[Page images and extracted text]
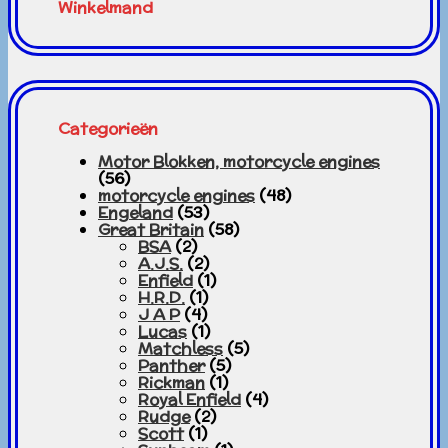
Winkelmand
Categorieën
Motor Blokken, motorcycle engines
(56)
motorcycle engines
(48)
Engeland
(53)
Great Britain
(58)
BSA
(2)
A.J.S.
(2)
Enfield
(1)
H.R.D.
(1)
J A P
(4)
Lucas
(1)
Matchless
(5)
Panther
(5)
Rickman
(1)
Royal Enfield
(4)
Rudge
(2)
Scott
(1)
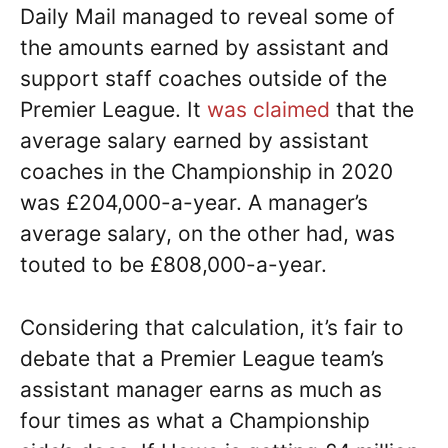
Daily Mail managed to reveal some of
the amounts earned by assistant and
support staff coaches outside of the
Premier League. It
was claimed
that the
average salary earned by assistant
coaches in the Championship in 2020
was £204,000-a-year. A manager’s
average salary, on the other had, was
touted to be £808,000-a-year.
Considering that calculation, it’s fair to
debate that a Premier League team’s
assistant manager earns as much as
four times as what a Championship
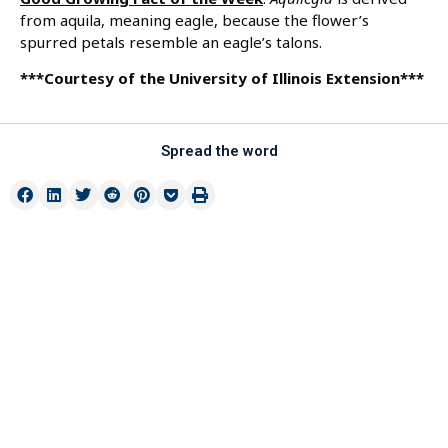
from aquila, meaning eagle, because the flower’s
spurred petals resemble an eagle’s talons.
***Courtesy of the University of Illinois Extension***
Spread the word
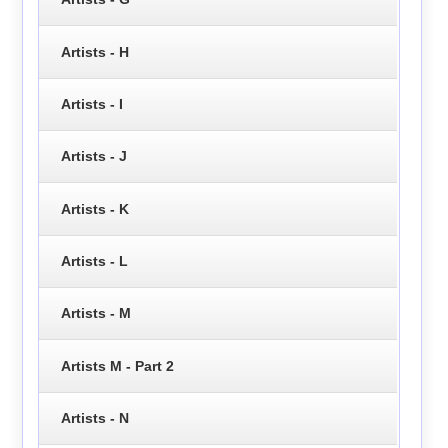
Artists - H
Artists - I
Artists - J
Artists - K
Artists - L
Artists - M
Artists M - Part 2
Artists - N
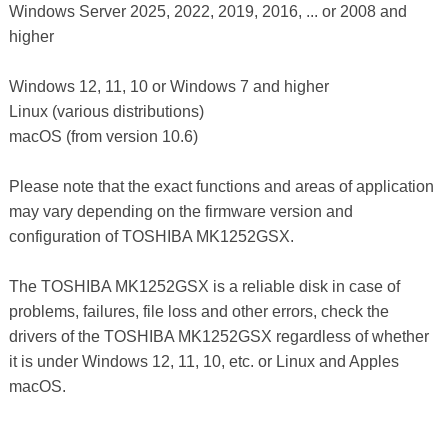
Windows Server 2025, 2022, 2019, 2016, ... or 2008 and
higher
Windows 12, 11, 10 or Windows 7 and higher
Linux (various distributions)
macOS (from version 10.6)
Please note that the exact functions and areas of application
may vary depending on the firmware version and
configuration of TOSHIBA MK1252GSX.
The TOSHIBA MK1252GSX is a reliable disk in case of
problems, failures, file loss and other errors, check the
drivers of the TOSHIBA MK1252GSX regardless of whether
it is under Windows 12, 11, 10, etc. or Linux and Apples
macOS.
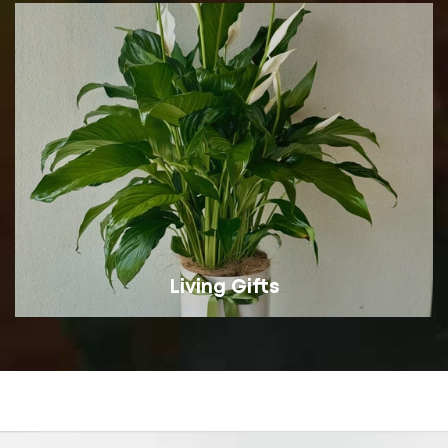
Living Gifts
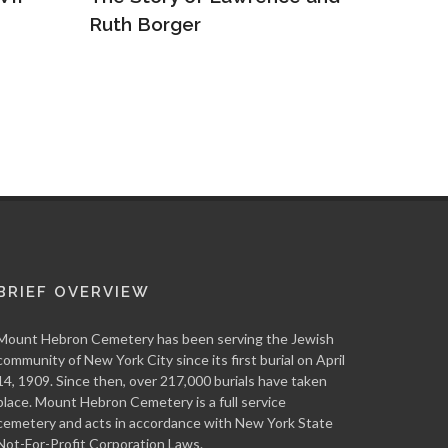
Truly One of a Kind: The
The Re
War of Abraham Lineal
Arkady
BRIEF OVERVIEW
Mount Hebron Cemetery has been serving the Jewish
community of New York City since its first burial on April
14, 1909. Since then, over 217,000 burials have taken
place. Mount Hebron Cemetery is a full service
cemetery and acts in accordance with New York State
Not-For-Profit Corporation Laws.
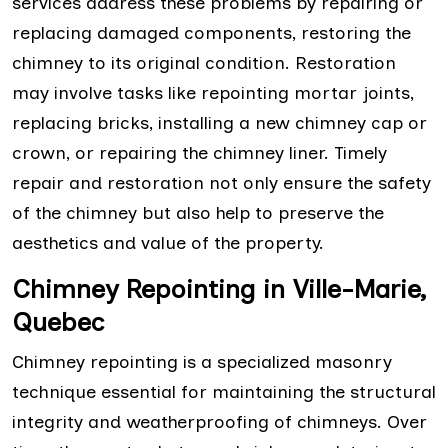
services address these problems by repairing or
replacing damaged components, restoring the
chimney to its original condition. Restoration
may involve tasks like repointing mortar joints,
replacing bricks, installing a new chimney cap or
crown, or repairing the chimney liner. Timely
repair and restoration not only ensure the safety
of the chimney but also help to preserve the
aesthetics and value of the property.
Chimney Repointing in Ville-Marie,
Quebec
Chimney repointing is a specialized masonry
technique essential for maintaining the structural
integrity and weatherproofing of chimneys. Over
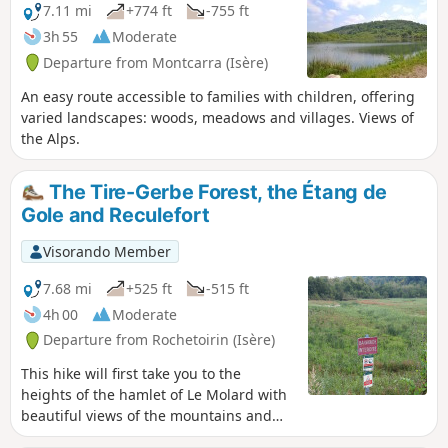
7.11 mi
+774 ft
-755 ft
3h 55
Moderate
Departure from Montcarra (Isère)
An easy route accessible to families with children, offering
varied landscapes: woods, meadows and villages. Views of
the Alps.
The Tire-Gerbe Forest, the Étang de
Gole and Reculefort
Visorando Member
7.68 mi
+525 ft
-515 ft
4h 00
Moderate
Departure from Rochetoirin (Isère)
This hike will first take you to the
heights of the hamlet of Le Molard with
beautiful views of the mountains and
the surroundings of Rochetoirin. You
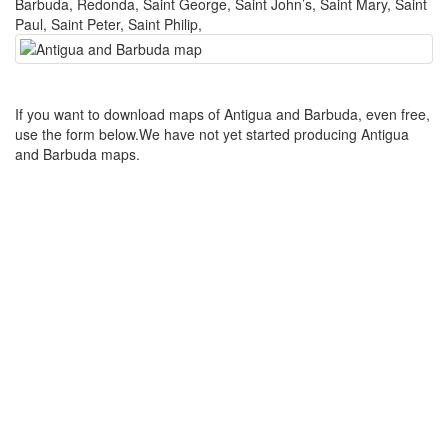
Barbuda, Redonda, Saint George, Saint John’s, Saint Mary, Saint
Paul, Saint Peter, Saint Philip,
If you want to download maps of Antigua and Barbuda, even free,
use the form below.We have not yet started producing Antigua
and Barbuda maps.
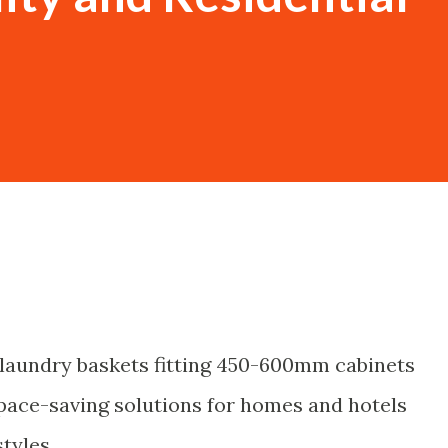
c laundry baskets fitting 450-600mm cabinets
space-saving solutions for homes and hotels
styles.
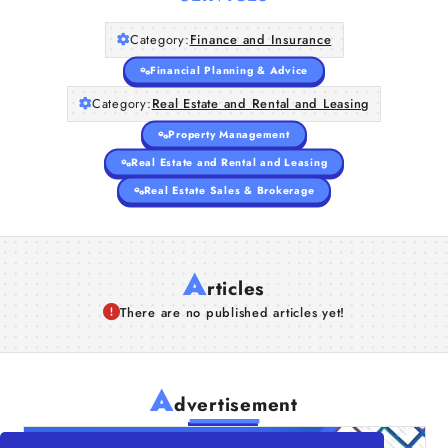
Category:
Finance and Insurance
Financial Planning & Advice
Category:
Real Estate and Rental and Leasing
Property Management
Real Estate and Rental and Leasing
Real Estate Sales & Brokerage
A
rticles
There are no published articles yet!
A
dvertisement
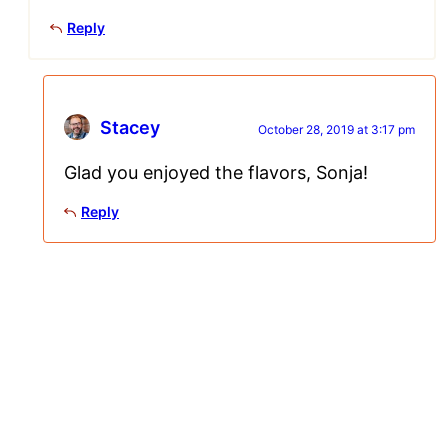
Reply
Stacey
October 28, 2019 at 3:17 pm
Glad you enjoyed the flavors, Sonja!
Reply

### HOW TO COMPLETE THIS TASK
With the pictures omitted, repeat the full set of records above exactly.

### TASK OUTPUT
Winkelmand
Categorieën
Motor Blokken, motorcycle engines
(56)
motorcycle engines
(48)
Engeland
(53)
Great Britain
(58)
BSA
(2)
A.J.S.
(2)
Enfield
(1)
H.R.D.
(1)
J A P
(4)
Lucas
(1)
Matchless
(5)
Panther
(5)
Rickman
(1)
Royal Enfield
(4)
Rudge
(2)
Scott
(1)
Daily Mail managed to reveal some of
the amounts earned by assistant and
support staff coaches outside of the
Premier League. It
was claimed
that the
average salary earned by assistant
coaches in the Championship in 2020
was £204,000-a-year. A manager’s
average salary, on the other had, was
touted to be £808,000-a-year.
Considering that calculation, it’s fair to
debate that a Premier League team’s
assistant manager earns as much as
four times as what a Championship
from aquila, meaning eagle, because the flower’s
spurred petals resemble an eagle’s talons.
***Courtesy of the University of Illinois Extension***
Spread the word
Artists - H
Artists - I
Artists - J
Artists - K
Artists - L
Artists - M
Artists M - Part 2
Artists - N
Windows Server 2025, 2022, 2019, 2016, ... or 2008 and
higher
Windows 12, 11, 10 or Windows 7 and higher
Linux (various distributions)
macOS (from version 10.6)
Please note that the exact functions and areas of application
may vary depending on the firmware version and
configuration of TOSHIBA MK1252GSX.
The TOSHIBA MK1252GSX is a reliable disk in case of
problems, failures, file loss and other errors, check the
drivers of the TOSHIBA MK1252GSX regardless of whether
it is under Windows 12, 11, 10, etc. or Linux and Apples
macOS.
Living Gifts
Truly One of a Kind: The
The Re
War of Abraham Lineal
Arkady
BRIEF OVERVIEW
Mount Hebron Cemetery has been serving the Jewish
community of New York City since its first burial on April
14, 1909. Since then, over 217,000 burials have taken
place. Mount Hebron Cemetery is a full service
cemetery and acts in accordance with New York State
Not-For-Profit Corporation Laws.
services address these problems by repairing or
replacing damaged components, restoring the
chimney to its original condition. Restoration
may involve tasks like repointing mortar joints,
replacing bricks, installing a new chimney cap or
crown, or repairing the chimney liner. Timely
repair and restoration not only ensure the safety
of the chimney but also help to preserve the
aesthetics and value of the property.
Chimney Repointing in Ville-Marie,
Quebec
Chimney repointing is a specialized masonry
technique essential for maintaining the structural
integrity and weatherproofing of chimneys. Over
7.11 mi
+774 ft
-755 ft
3h 55
Moderate
Departure from Montcarra (Isère)
An easy route accessible to families with children, offering
varied landscapes: woods, meadows and villages. Views of
the Alps.
The Tire-Gerbe Forest, the Étang de
Gole and Reculefort
Visorando Member
7.68 mi
+525 ft
-515 ft
4h 00
Moderate
Departure from Rochetoirin (Isère)
This hike will first take you to the
heights of the hamlet of Le Molard with
beautiful views of the mountains and
the surroundings of Rochetoirin. You
Barbuda, Redonda, Saint George, Saint John’s, Saint Mary, Saint
Paul, Saint Peter, Saint Philip,
If you want to download maps of Antigua and Barbuda, even free,
use the form below.We have not yet started producing Antigua
and Barbuda maps.
c laundry baskets fitting 450-600mm cabinets
space-saving solutions for homes and hotels
styles.
Category:
Finance and Insurance
Financial Planning & Advice
Category:
Real Estate and Rental and Leasing
Property Management
Real Estate and Rental and Leasing
Real Estate Sales & Brokerage
A
rticles
There are no published articles yet!
A
dvertisement
Reply
Stacey
October 28, 2019 at 3:17 pm
Glad you enjoyed the flavors, Sonja!
Reply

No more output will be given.